* ACTION ITEM
Return each line of the listing that follows in which the string "بسعر" can be found.

BEGIN

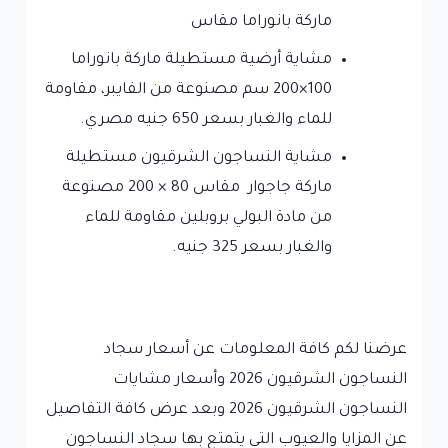
ماركة بانوراما مقاس
مشاية أرضية مستطيلة ماركة بانوراما
100×200 سم مصنوعة من الفايبر، مقاومة
للماء والغبار بسعر 650 جنيه مصري.
مشاية النساجون الشرقيون مستطيلة
ماركة جاجوار مقاس 80 × 200 مصنوعة
من مادة البولي بروبلين مقاومة للماء
والغبار بسعر 325 جنيه.
عرضنا لكم كافة المعلومات عن أسعار سجاد
النساجون الشرقيون 2026 وأسعار مشايات
النساجون الشرقيون 2026 وبعد عرض كافة التفاصيل
عن المزايا والعيوب التي يتمتع بها سجاد النساجون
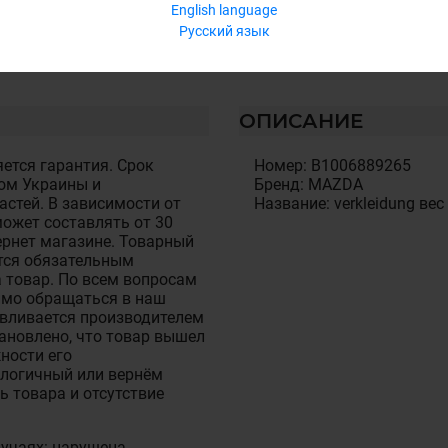
English language
Русский язык
ОПИСАНИЕ
ется гарантия. Срок
Номер: B1006889265
ом Украины и
Бренд: MAZDA
стей. В зависимости от
Название: verkleidung вес
ожет составлять от 30
тернет магазине. Товарный
тся обязательным
 товар. По всем вопросам
имо обращаться в наш
авливается производителем
становлено, что товар вышел
ности его
алогичный или вернём
ь товара и отсутствие
лучаях: нарушена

END

* TASK RESPONSE
للماء والغبار بسعر 650 جنيه مصري.
والغبار بسعر 325 جنيه.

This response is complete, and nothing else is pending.